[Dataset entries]
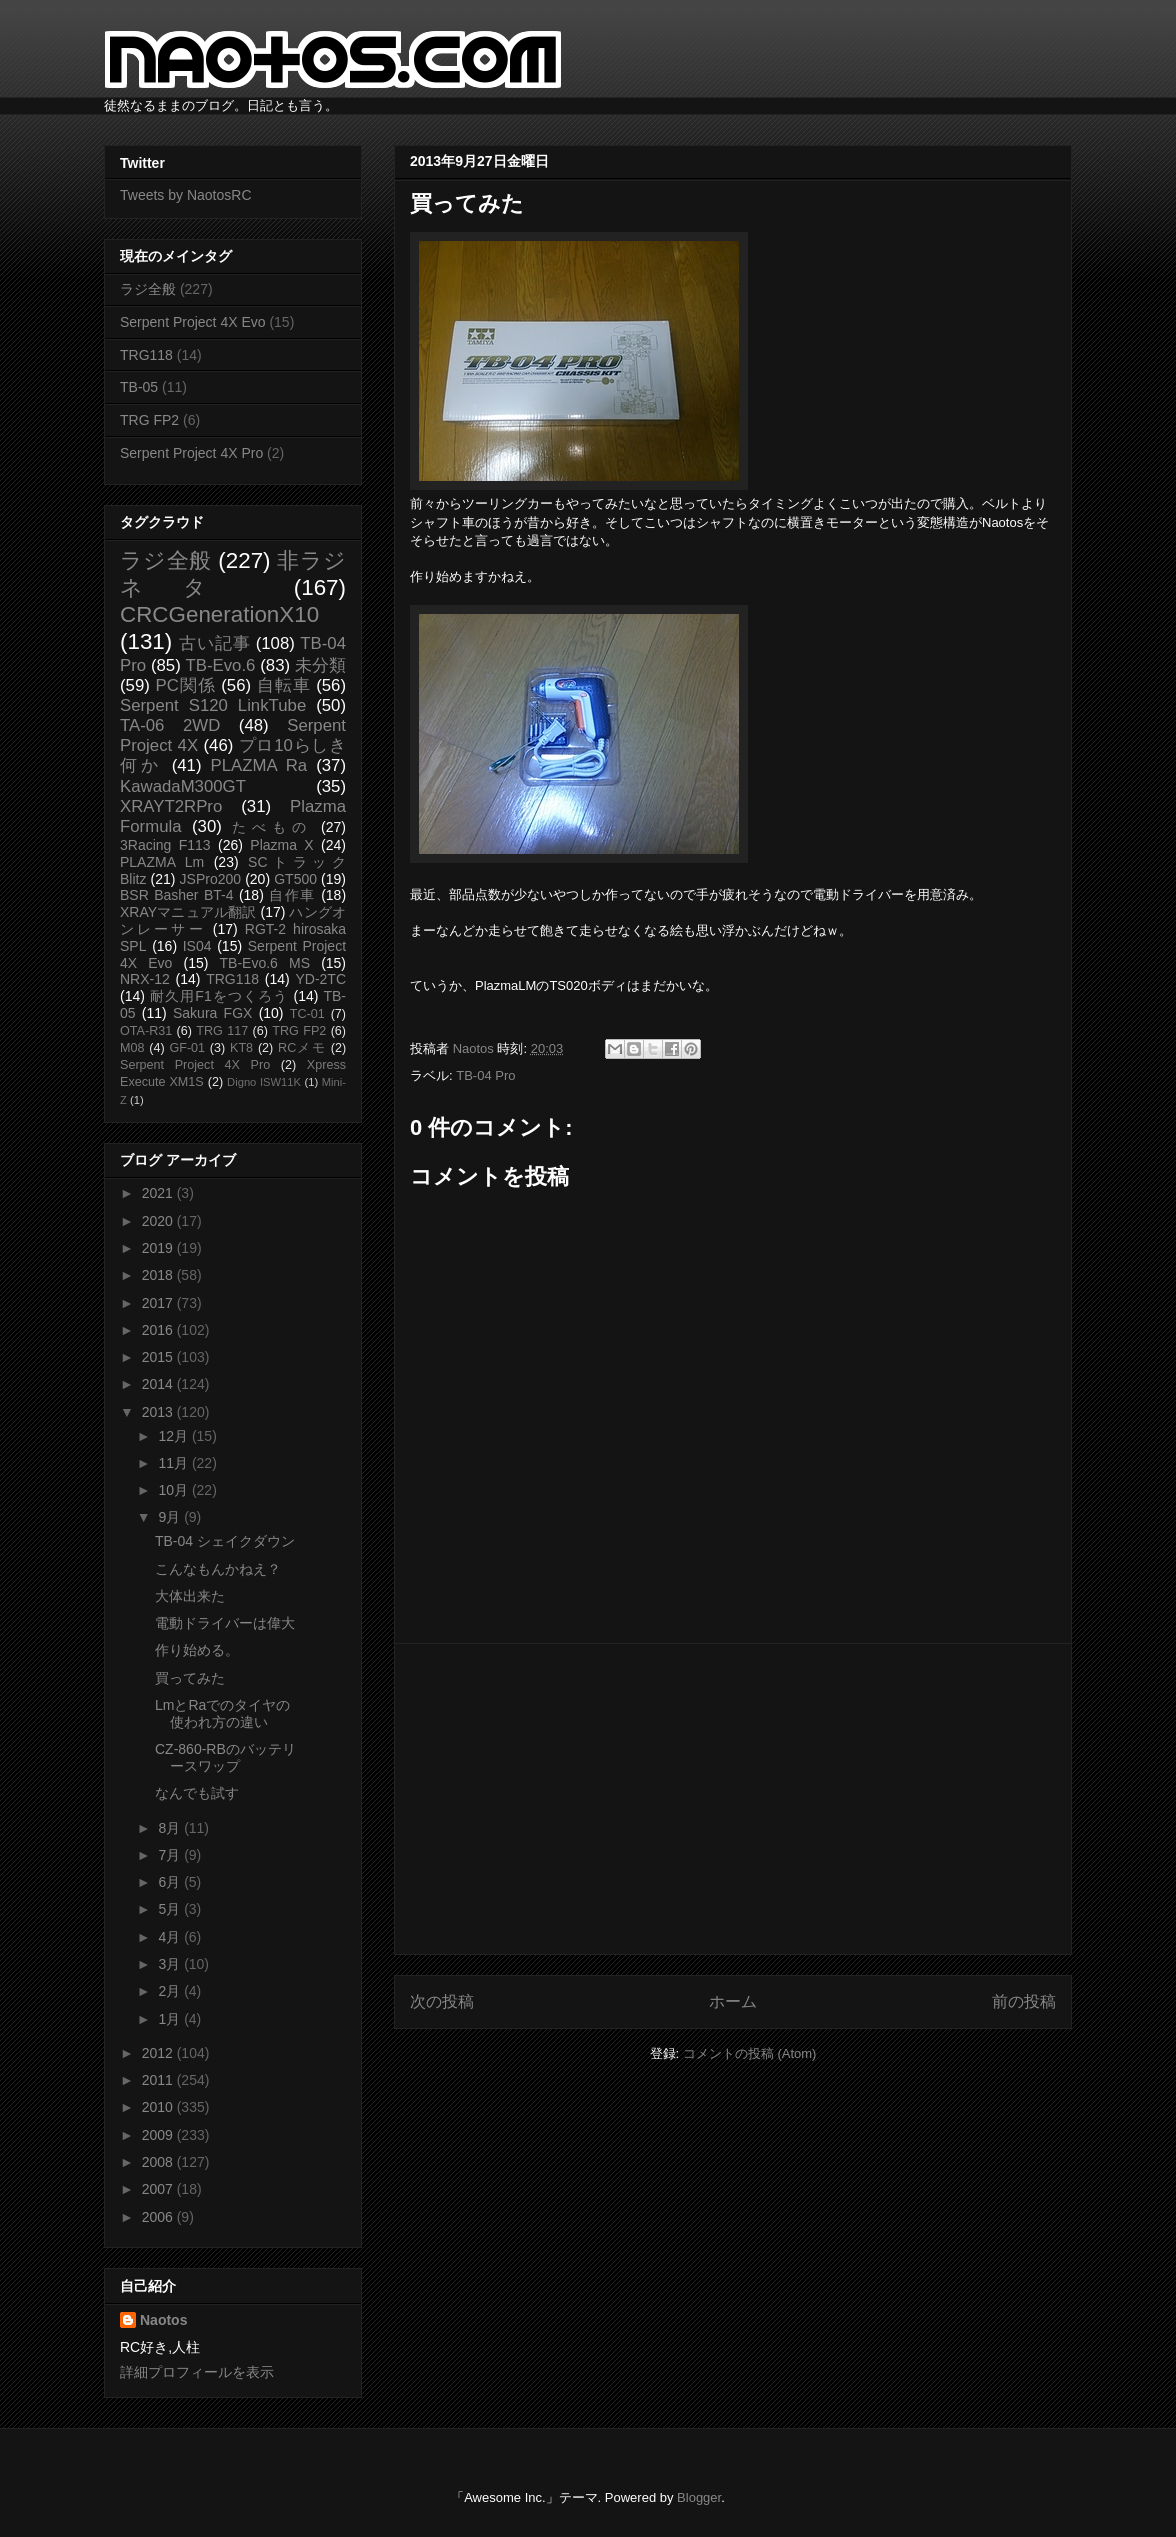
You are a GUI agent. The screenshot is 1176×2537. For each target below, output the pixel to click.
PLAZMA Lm (162, 862)
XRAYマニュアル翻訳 (188, 912)
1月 (171, 2019)
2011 (159, 2080)
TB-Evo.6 (221, 665)
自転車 (284, 685)
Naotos (163, 2320)
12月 (174, 1436)
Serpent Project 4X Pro (191, 453)
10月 (174, 1490)
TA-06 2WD (170, 725)
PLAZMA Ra (259, 765)
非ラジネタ (233, 574)
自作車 (292, 895)
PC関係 (185, 685)
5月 (171, 1909)
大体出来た (190, 1596)
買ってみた (190, 1678)
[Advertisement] (733, 1799)
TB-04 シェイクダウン (225, 1541)
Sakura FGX (212, 1013)
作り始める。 (197, 1650)
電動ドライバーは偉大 (225, 1623)
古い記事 (214, 643)
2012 (159, 2053)
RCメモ (302, 1048)
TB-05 (139, 387)
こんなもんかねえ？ (218, 1569)
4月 (171, 1937)
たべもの (271, 827)
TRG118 (146, 355)
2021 (159, 1193)
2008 (159, 2162)
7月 (171, 1855)
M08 (132, 1048)
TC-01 (307, 1014)
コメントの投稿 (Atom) (750, 2053)
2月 (171, 1991)
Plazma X (281, 845)
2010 (159, 2107)
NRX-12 (145, 979)
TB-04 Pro (485, 1075)
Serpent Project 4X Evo (193, 322)
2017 (159, 1303)
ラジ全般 (148, 289)
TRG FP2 (149, 420)
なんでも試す (197, 1793)
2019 (159, 1248)
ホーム (733, 2001)
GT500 (295, 879)
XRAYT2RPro (171, 806)
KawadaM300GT (183, 786)
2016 (159, 1330)
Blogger (699, 2497)
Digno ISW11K (264, 1082)
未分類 (320, 665)
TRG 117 (222, 1031)
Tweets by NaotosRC (186, 195)
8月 (171, 1828)
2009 (159, 2135)
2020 (159, 1221)
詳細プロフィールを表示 (197, 2372)
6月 (171, 1882)
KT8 (241, 1048)
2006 (159, 2217)
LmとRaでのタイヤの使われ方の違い (222, 1713)
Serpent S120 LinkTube (213, 705)
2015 (159, 1357)
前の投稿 (1024, 2001)
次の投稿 (442, 2001)
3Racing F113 (165, 845)
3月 (171, 1964)
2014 (159, 1384)
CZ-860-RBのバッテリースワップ (225, 1757)
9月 (171, 1517)
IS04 (197, 946)
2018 (159, 1275)
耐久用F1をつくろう (219, 996)
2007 (159, 2189)
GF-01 (187, 1048)
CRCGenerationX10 (219, 614)
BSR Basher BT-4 (177, 895)
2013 (159, 1412)
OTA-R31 (146, 1031)
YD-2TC (320, 979)
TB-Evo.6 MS (265, 963)
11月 (174, 1463)
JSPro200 (210, 879)
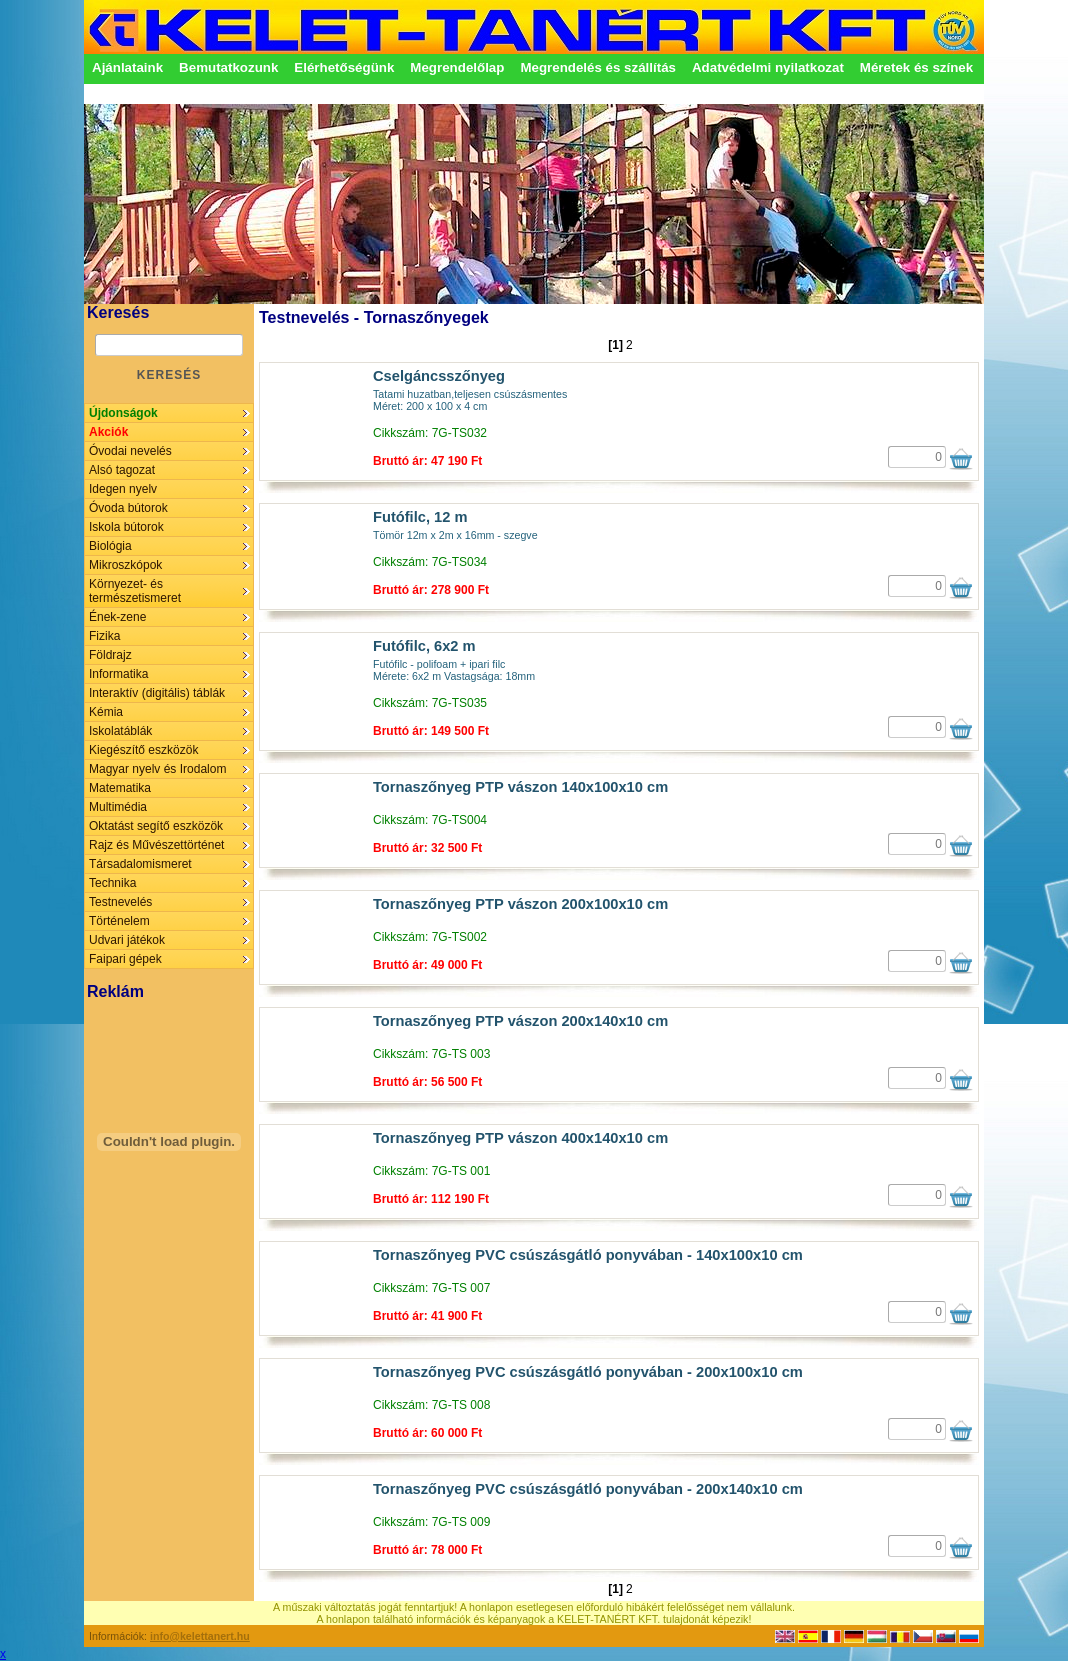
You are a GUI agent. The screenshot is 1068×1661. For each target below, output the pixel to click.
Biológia (110, 546)
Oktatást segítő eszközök (156, 826)
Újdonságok (123, 413)
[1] (615, 345)
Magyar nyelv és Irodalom (157, 769)
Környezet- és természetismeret (135, 591)
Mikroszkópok (125, 565)
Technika (112, 883)
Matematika (120, 788)
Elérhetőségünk (344, 67)
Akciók (108, 432)
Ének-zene (117, 617)
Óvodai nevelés (130, 451)
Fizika (104, 636)
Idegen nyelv (123, 489)
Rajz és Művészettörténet (156, 845)
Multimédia (118, 807)
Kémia (106, 712)
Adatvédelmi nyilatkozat (768, 67)
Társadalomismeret (140, 864)
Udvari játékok (127, 940)
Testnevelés (120, 902)
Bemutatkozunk (228, 67)
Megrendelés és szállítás (598, 67)
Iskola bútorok (126, 527)
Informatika (118, 674)
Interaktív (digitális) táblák (157, 693)
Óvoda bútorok (128, 508)
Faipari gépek (125, 959)
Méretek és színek (916, 67)
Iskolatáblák (120, 731)
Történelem (119, 921)
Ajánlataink (127, 67)
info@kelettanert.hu (200, 1636)
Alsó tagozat (122, 470)
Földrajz (110, 655)
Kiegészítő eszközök (143, 750)
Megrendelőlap (457, 67)
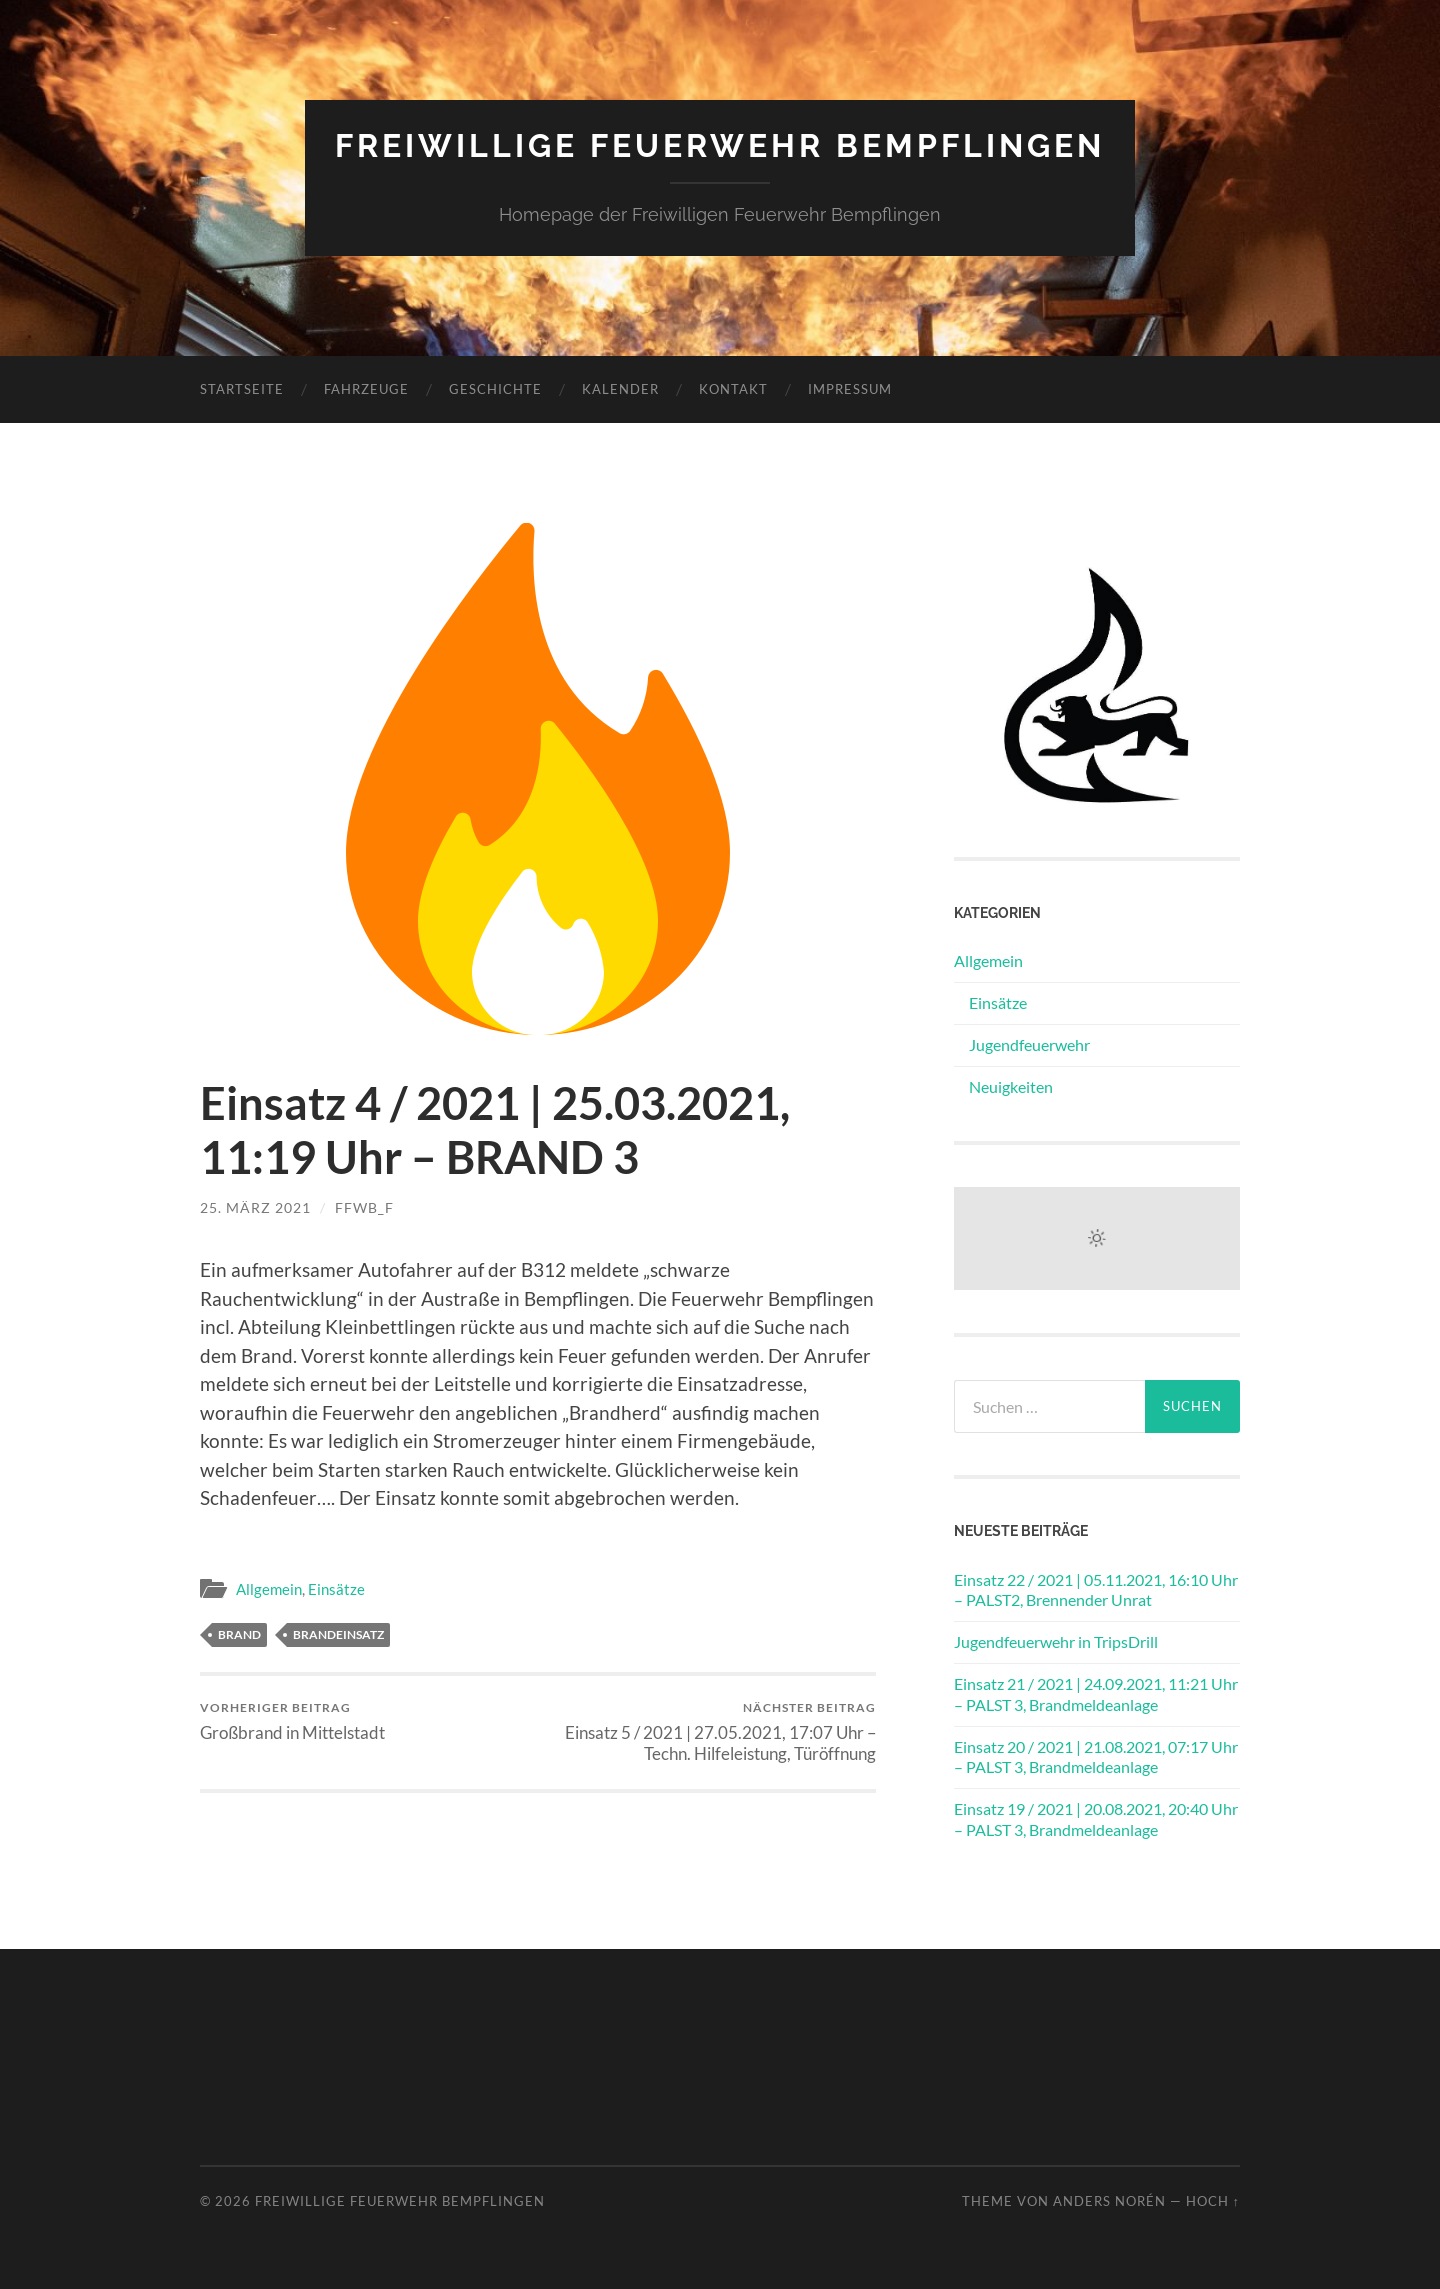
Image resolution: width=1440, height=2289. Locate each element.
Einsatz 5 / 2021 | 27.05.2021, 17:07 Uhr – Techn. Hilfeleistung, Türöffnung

▸ **Exercise**: Please return, exactly as written, the lines from the first line of the records above through the line containing "Fizika (104, 636)", both included, leaving out any pictures.

▸ **Result of the exercise**:
You are a GUI agent. The screenshot is 1176×2537. For each target below, output the pixel to click.
PLAZMA Lm (162, 862)
XRAYマニュアル翻訳 (188, 912)
1月 (171, 2019)
2011 (159, 2080)
TB-Evo.6 (221, 665)
自転車 (284, 685)
Naotos (163, 2320)
12月 (174, 1436)
Serpent Project 4X Pro (191, 453)
10月 (174, 1490)
TA-06 2WD (170, 725)
PLAZMA Ra (259, 765)
非ラジネタ (233, 574)
自作車 (292, 895)
PC関係 (185, 685)
5月 (171, 1909)
大体出来た (190, 1596)
買ってみた (190, 1678)
[Advertisement] (733, 1799)
TB-04 シェイクダウン (225, 1541)
Sakura FGX (212, 1013)
作り始める。 (197, 1650)
電動ドライバーは偉大 (225, 1623)
古い記事 (214, 643)
2012 (159, 2053)
RCメモ (302, 1048)
TB-05 (139, 387)
こんなもんかねえ？ (218, 1569)
4月 (171, 1937)
たべもの (271, 827)
TRG118 (146, 355)
2021 (159, 1193)
2008 (159, 2162)
7月 (171, 1855)
M08 (132, 1048)
TC-01 (307, 1014)
コメントの投稿 (Atom) (750, 2053)
2月 (171, 1991)
Plazma X (281, 845)
2010 (159, 2107)
NRX-12 (145, 979)
TB-04 Pro (485, 1075)
Serpent Project 4X Evo (193, 322)
2017 (159, 1303)
ラジ全般 (148, 289)
TRG FP2 (149, 420)
なんでも試す (197, 1793)
2019 (159, 1248)
ホーム (733, 2001)
GT500 (295, 879)
XRAYT2RPro (171, 806)
KawadaM300GT (183, 786)
2016 (159, 1330)
Blogger (699, 2497)
Digno ISW11K (264, 1082)
未分類 (320, 665)
TRG 117 (222, 1031)
Tweets by NaotosRC (186, 195)
8月 (171, 1828)
2009 (159, 2135)
2020 (159, 1221)
詳細プロフィールを表示 (197, 2372)
6月 (171, 1882)
KT8 (241, 1048)
2006 (159, 2217)
LmとRaでのタイヤの使われ方の違い (222, 1713)
Serpent S120 LinkTube (213, 705)
2015 (159, 1357)
前の投稿 (1024, 2001)
次の投稿 (442, 2001)
3Racing F113 (165, 845)
3月 (171, 1964)
2014 (159, 1384)
CZ-860-RBのバッテリースワップ (225, 1757)
9月 (171, 1517)
IS04 (197, 946)
2018 (159, 1275)
耐久用F1をつくろう (219, 996)
2007 (159, 2189)
GF-01 (187, 1048)
CRCGenerationX10 (219, 614)
BSR Basher BT-4 (177, 895)
2013 (159, 1412)
OTA-R31 (146, 1031)
YD-2TC (320, 979)
TB-Evo.6 MS (265, 963)
11月 (174, 1463)
JSPro200 (210, 879)
You are a GUI agent. The screenshot is 1068×1661. For each target below, output the pixel to click.
Biológia (110, 546)
Oktatást segítő eszközök (156, 826)
Újdonságok (123, 413)
[1] (615, 345)
Magyar nyelv és Irodalom (157, 769)
Környezet- és természetismeret (135, 591)
Mikroszkópok (125, 565)
Technika (112, 883)
Matematika (120, 788)
Elérhetőségünk (344, 67)
Akciók (108, 432)
Ének-zene (117, 617)
Óvodai nevelés (130, 451)
Fizika (104, 636)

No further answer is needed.